Par Moufida Ben Amor
Touchée dans son égo par la plainte, déposée contre elle par l'Observatoire Ilef pour la protection du consommateur, pour non-protection des enfants du péril wahhabite, la prolifération des écoles salafistes et les visites en Tunisie des gourous du même courant prêchant des idées en contradiction avec les lois internationales protégeant les droits de l'enfant, la ministre de la Femme et la Famille a été à la hauteur de sa «réputation» puisqu'elle a esquivé totalement les griefs touchant sa gestion, décriée par une bonne partie des citoyens, et s'est contentée d'assener au président dudit Observatoire l'insulte suprême et puéril de «Rcdiste». Bref, une diarrhée verbale sans tête ni queue que Mme Badi, médecin de son état, a appris par cœur et peut restituer mot pour mot à la première demande. D'ailleurs à l'Assemblée nationale constituante (Anc), on l'a vue répondant aux questions des députés en lisant inexorablement et fidèlement un texte sur l'écran de son ordi.
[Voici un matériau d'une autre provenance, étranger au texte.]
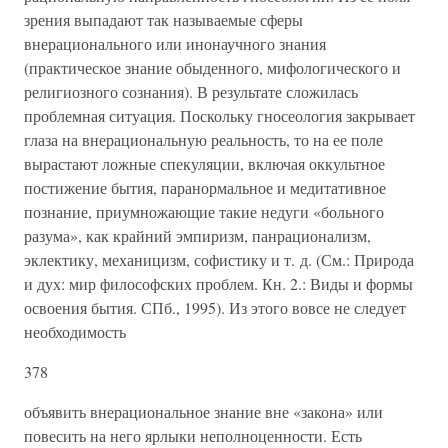
зрения выпадают так называемые сферы
внерационального или инонаучного знания
(практическое знание обыденного, мифологического и
религиозного сознания). В результате сложилась
проблемная ситуация. Поскольку гносеология закрывает
глаза на внерациональную реальность, то на ее поле
вырастают ложные спекуляции, включая оккультное
постижение бытия, паранормальное и медитативное
познание, приумножающие такие недуги «больного
разума», как крайний эмпиризм, панрационализм,
эклектику, механицизм, софистику и т. д. (См.: Природа
и дух: мир философских проблем. Кн. 2.: Виды и формы
освоения бытия. СПб., 1995). Из этого вовсе не следует
необходимость
378
объявить внерациональное знание вне «закона» или
повесить на него ярлыки неполноценности. Есть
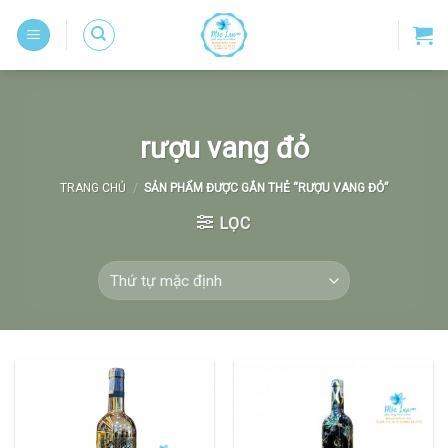
Skip
to
content
rượu vang đỏ
TRANG CHỦ
/
SẢN PHẨM ĐƯỢC GẮN THẺ “RƯỢU VANG ĐỎ”
LỌC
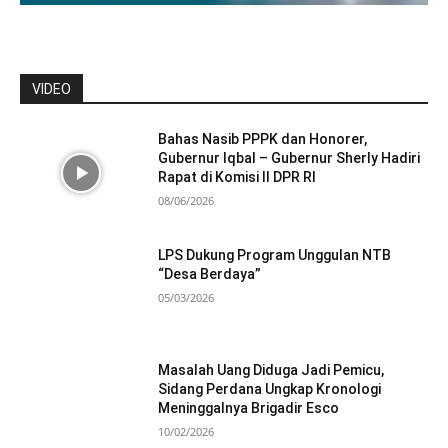
VIDEO
Bahas Nasib PPPK dan Honorer,
Gubernur Iqbal – Gubernur Sherly Hadiri
Rapat di Komisi II DPR RI
08/06/2026
LPS Dukung Program Unggulan NTB
“Desa Berdaya”
05/03/2026
Masalah Uang Diduga Jadi Pemicu,
Sidang Perdana Ungkap Kronologi
Meninggalnya Brigadir Esco
10/02/2026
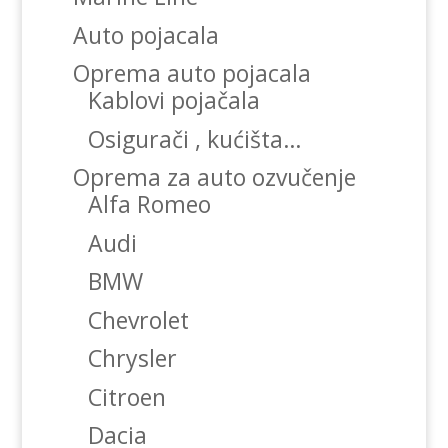
Auto pojacala
Oprema auto pojacala
Kablovi pojačala
Osigurači , kućišta…
Oprema za auto ozvučenje
Alfa Romeo
Audi
BMW
Chevrolet
Chrysler
Citroen
Dacia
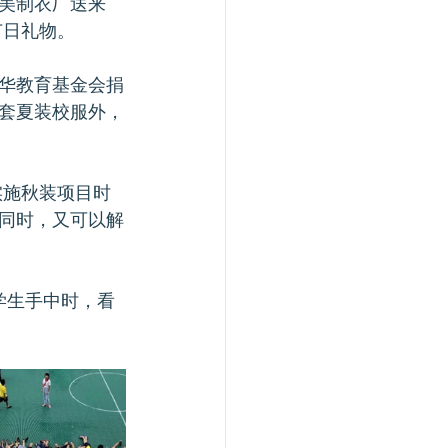
衣美制衣厂送来
节日礼物。
华教育基金会捐
0套夏装校服外，
实施秋装项目时
同时，又可以解
学生手中时，看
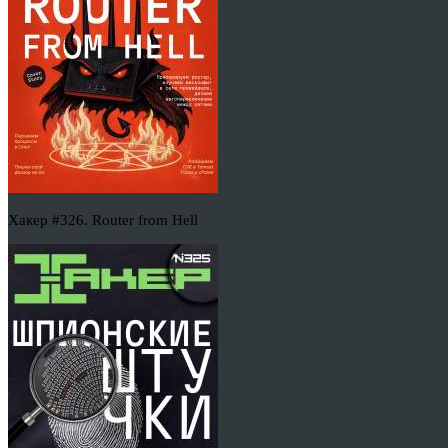
Хакер #326. Router from Hell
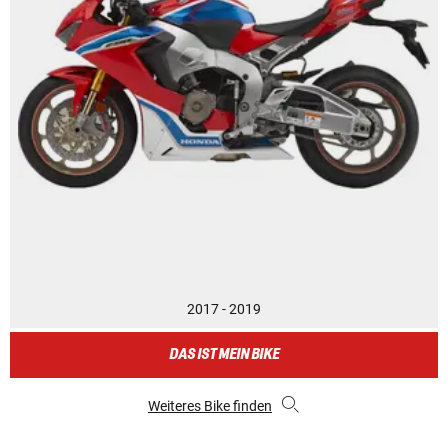
2017 - 2019
DAS IST MEIN BIKE
Weiteres Bike finden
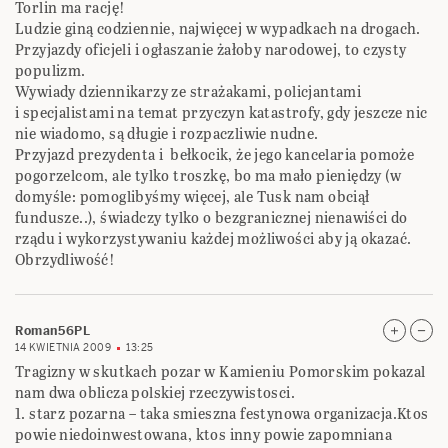
Torlin ma rację!
Ludzie giną codziennie, najwięcej w wypadkach na drogach.
Przyjazdy oficjeli i ogłaszanie żałoby narodowej, to czysty
populizm.
Wywiady dziennikarzy ze strażakami, policjantami
i specjalistami na temat przyczyn katastrofy, gdy jeszcze nic
nie wiadomo, są długie i rozpaczliwie nudne.
Przyjazd prezydenta i bełkocik, że jego kancelaria pomoże
pogorzelcom, ale tylko troszkę, bo ma mało pieniędzy (w
domyśle: pomoglibyśmy więcej, ale Tusk nam obciął
fundusze..), świadczy tylko o bezgranicznej nienawiści do
rządu i wykorzystywaniu każdej możliwości aby ją okazać.
Obrzydliwość!
Roman56PL
14 KWIETNIA 2009
13:25
Tragizny w skutkach pozar w Kamieniu Pomorskim pokazal
nam dwa oblicza polskiej rzeczywistosci.
1. starz pozarna – taka smieszna festynowa organizacja.Ktos
powie niedoinwestowana, ktos inny powie zapomniana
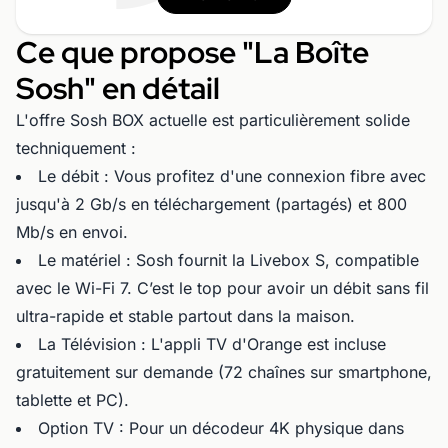
Ce que propose "La Boîte
Sosh" en détail
L'offre Sosh BOX actuelle est particulièrement solide
techniquement :
Le débit : Vous profitez d'une connexion fibre avec
jusqu'à 2 Gb/s en téléchargement (partagés) et 800
Mb/s en envoi.
Le matériel : Sosh fournit la Livebox S, compatible
avec le Wi-Fi 7. C’est le top pour avoir un débit sans fil
ultra-rapide et stable partout dans la maison.
La Télévision : L'appli TV d'Orange est incluse
gratuitement sur demande (72 chaînes sur smartphone,
tablette et PC).
Option TV : Pour un décodeur 4K physique dans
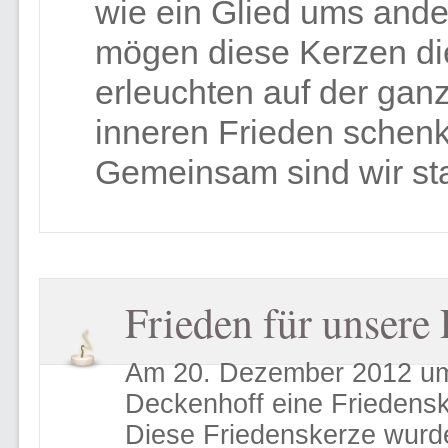
wie ein Glied ums ander
mögen diese Kerzen d
erleuchten auf der gan
inneren Frieden schen
Gemeinsam sind wir st
Frieden für unsere 
Am 20. Dezember 2012 um
Deckenhoff eine Friedens
Diese Friedenskerze wurd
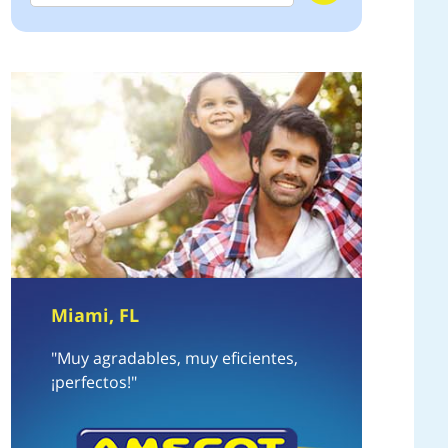
Miami, FL
"Muy agradables, muy eficientes,
¡perfectos!"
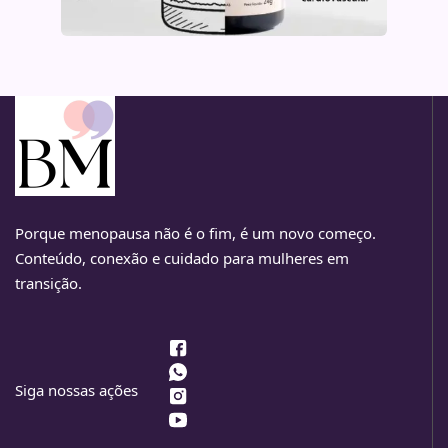
Porque menopausa não é o fim, é um novo começo.
Conteúdo, conexão e cuidado para mulheres em
transição.
Siga nossas ações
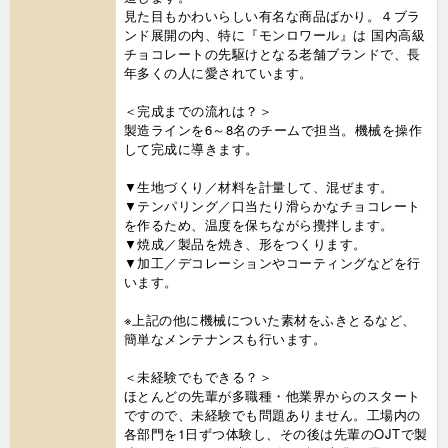
見た目もかわいらしい有名な商品ばかり。４ブラ
ンド展開の内、特に『モンロワール』は 国内高級
チョコレートの先駆けとなる老舗ブランドで、長
年多くの人に愛されています。
＜完成までの流れは？＞
製造ラインを6～8名のチームで担当。機械を操作
して完成に導きます。
▼生地づくり／材料を計量して、混ぜます。
▼テンパリング／口当たり滑らかなチョコレート
を作るため、温度を保ちながら攪拌します。
▼焼成／製品を焼き、形をつくります。
▼加工／デコレーションやコーティングなどを行
います。
※上記の他に機械についた素材をふきとるなど、
簡単なメンテナンスも行います。
＜未経験でもできる？＞
ほとんどの先輩が多職種・他業界からのスタート
ですので、未経験でも問題ありません。工場内の
各部門を1日ずつ体験し、その後は先輩のOJTで製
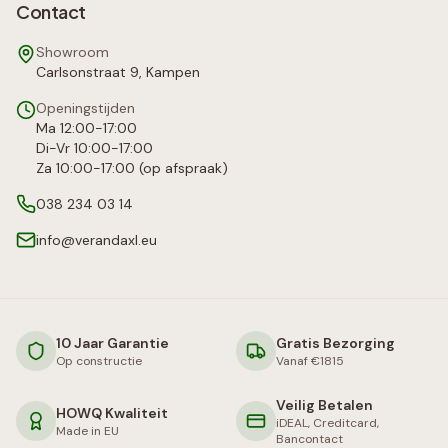
Contact
Showroom
Carlsonstraat 9, Kampen
Openingstijden
Ma 12:00-17:00
Di-Vr 10:00-17:00
Za 10:00-17:00 (op afspraak)
038 234 03 14
info@verandaxl.eu
10 Jaar Garantie
Gratis Bezorging
Op constructie
Vanaf €1815
Veilig Betalen
HOWQ Kwaliteit
iDEAL, Creditcard,
Made in EU
Bancontact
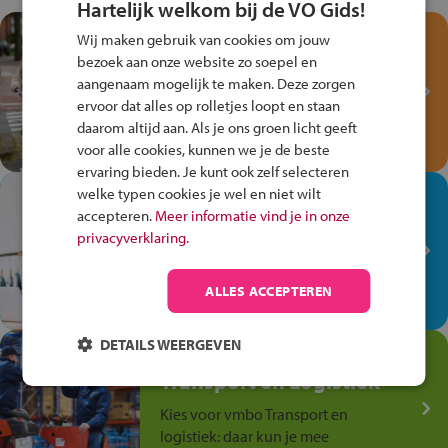
Hartelijk welkom bij de VO Gids!
Test je kennis met het
Wij maken gebruik van cookies om jouw
Fiets Veilig
bezoek aan onze website zo soepel en
Verkeersspel!
aangenaam mogelijk te maken. Deze zorgen
ervoor dat alles op rolletjes loopt en staan
Speel het Fiets Veilig Verkeersspel
daarom altijd aan. Als je ons groen licht geeft
en win een Cortina-fiets!
voor alle cookies, kunnen we je de beste
ervaring bieden. Je kunt ook zelf selecteren
welke typen cookies je wel en niet wilt
In de winkel ben je op je
accepteren.
Meer informatie vind je in onze
plek!
privacyverklaring.
Ontdek via het vmbo jouw talent
op de winkelvloer, waar elke dag
ALLES ACCEPTEREN
anders is!
DETAILS WEERGEVEN
Jouw talent in de
Transport en Logistiek
Kies voor vmbo Transport en
logistiek: daar kun je mee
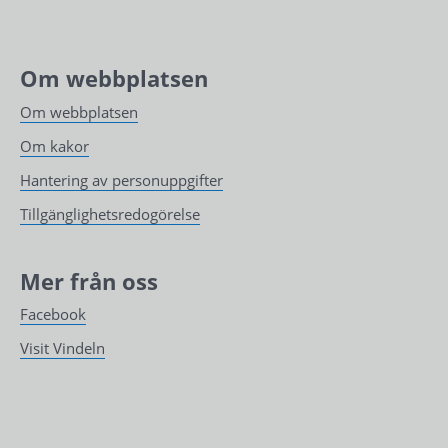
Om webbplatsen
Om webbplatsen
Om kakor
Hantering av personuppgifter
Tillgänglighetsredogörelse
Mer från oss
Facebook
Visit Vindeln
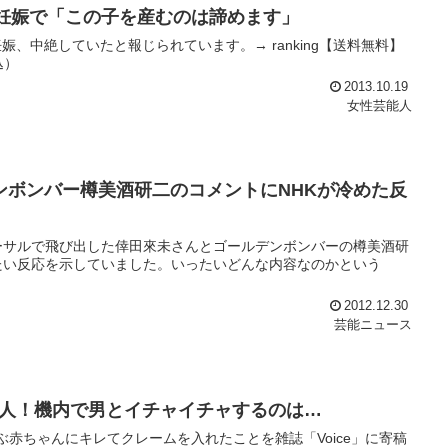
妊娠で「この子を産むのは諦めます」
、中絶していたと報じられています。→ ranking【送料無料】
込）
2013.10.19
女性芸能人
ンボンバー樽美酒研二のコメントにNHKが冷めた反
ーサルで飛び出した倖田來未さんとゴールデンボンバーの樽美酒研
たい反応を示していました。いったいどんな内容なのかという
2012.12.30
芸能ニュース
人！機内で男とイチャイチャするのは…
ぶ赤ちゃんにキレてクレームを入れたことを雑誌「Voice」に寄稿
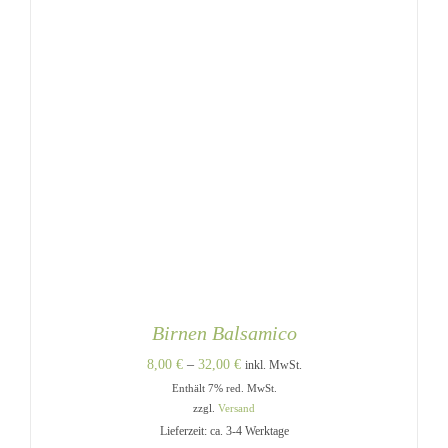
WERDEN
Birnen Balsamico
Preisspanne:
8,00
€
–
32,00
€
inkl. MwSt.
Enthält 7% red. MwSt.
8,00 €
zzgl.
Versand
bis
Lieferzeit: ca. 3-4 Werktage
32,00 €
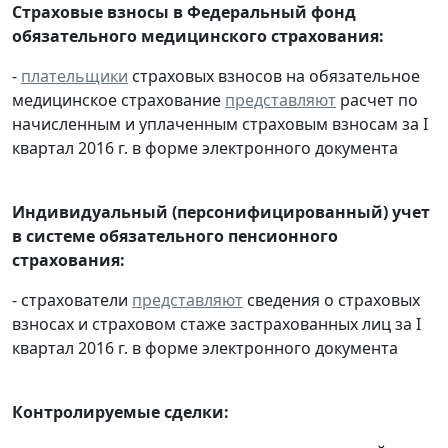
Страховые взносы в Федеральный фонд
обязательного медицинского страхования:
-
плательщики
страховых взносов на обязательное
медицинское страхование
представляют
расчет по
начисленным и уплаченным страховым взносам за I
квартал 2016 г. в форме электронного документа
Индивидуальный (персонифицированный) учет
в системе обязательного пенсионного
страхования:
- страхователи
представляют
сведения о страховых
взносах и страховом стаже застрахованных лиц за I
квартал 2016 г. в форме электронного документа
Контролируемые сделки:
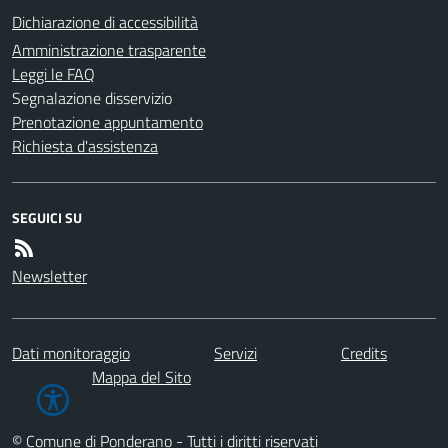
Dichiarazione di accessibilità
Amministrazione trasparente
Leggi le FAQ
Segnalazione disservizio
Prenotazione appuntamento
Richiesta d'assistenza
SEGUICI SU
Newsletter
Dati monitoraggio
Servizi
Credits
Mappa del Sito
© Comune di Ponderano - Tutti i diritti riservati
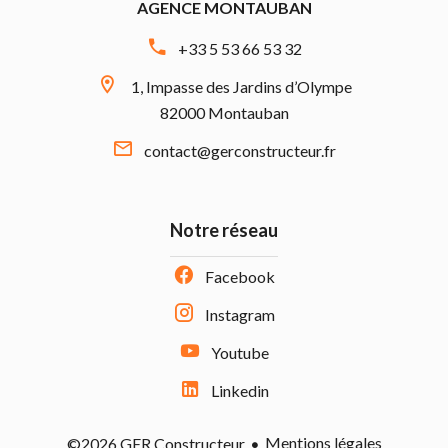
AGENCE MONTAUBAN
+33 5 53 66 53 32
1, Impasse des Jardins d’Olympe
82000 Montauban
contact@gerconstructeur.fr
Notre réseau
Facebook
Instagram
Youtube
Linkedin
Mentions légales
©2026 GER Constructeur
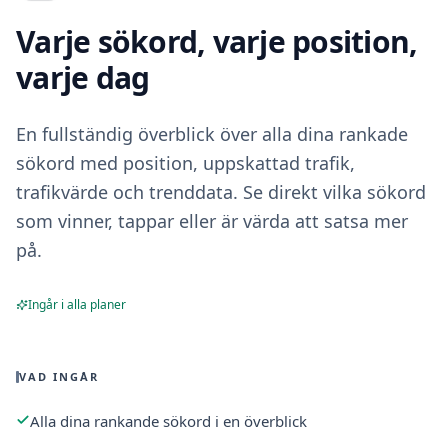
Varje sökord, varje position,
varje dag
En fullständig överblick över alla dina rankade
sökord med position, uppskattad trafik,
trafikvärde och trenddata. Se direkt vilka sökord
som vinner, tappar eller är värda att satsa mer
på.
Ingår i alla planer
VAD INGÅR
Alla dina rankande sökord i en överblick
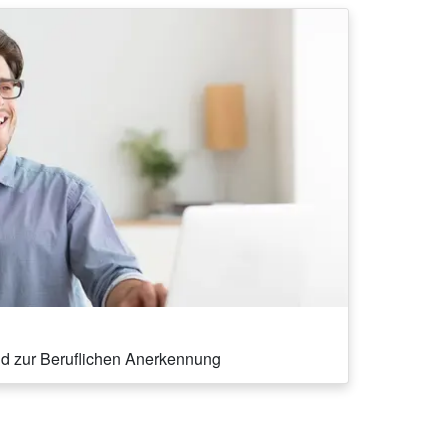
nd zur Beruflichen Anerkennung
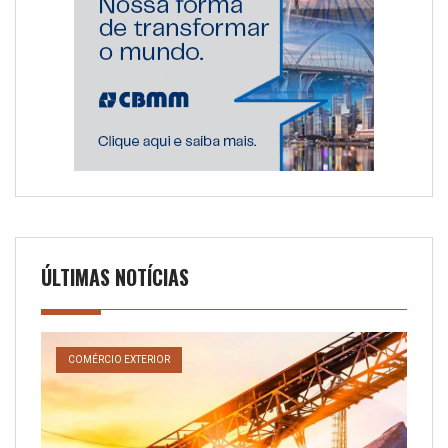
ÚLTIMAS NOTÍCIAS
COMÉRCIO EXTERIOR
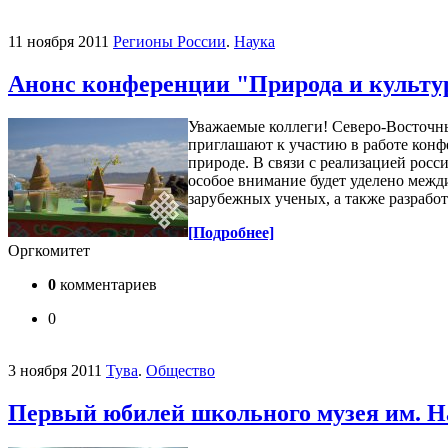
11 ноября 2011
Регионы России
.
Наука
Анонс конференции "Природа и культу
Уважаемые коллеги! Северо-Восточны
приглашают к участию в работе конф
природе. В связи с реализацией росс
особое внимание будет уделено меж
зарубежных ученых, а также разрабо
[Подробнее]
Оргкомитет
0
комментариев
0
3 ноября 2011
Тува
.
Общество
Первый юбилей школьного музея им.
Attaquer pour se défendre et surtout crier très fort
Mme Badi est-elle pour autant lavée de tout soupçon?
Absolument pas, moult raisons affaiblissent irrémédiablement la position, déjà fragile, de la ministre.
Tout d'abord, à force d'attaquer tout azimut son entourage: le personnel de son ministère, les députés de l'Anc, ces collègues du Congrès pour la république (CpR), avant la scission au sein de ce parti, le président d'Ilef et les fromages Président, etc., ont fini par comprendre le stratagème de la ministre: «attaquer pour se défendre» et surtout crier fort, très fort.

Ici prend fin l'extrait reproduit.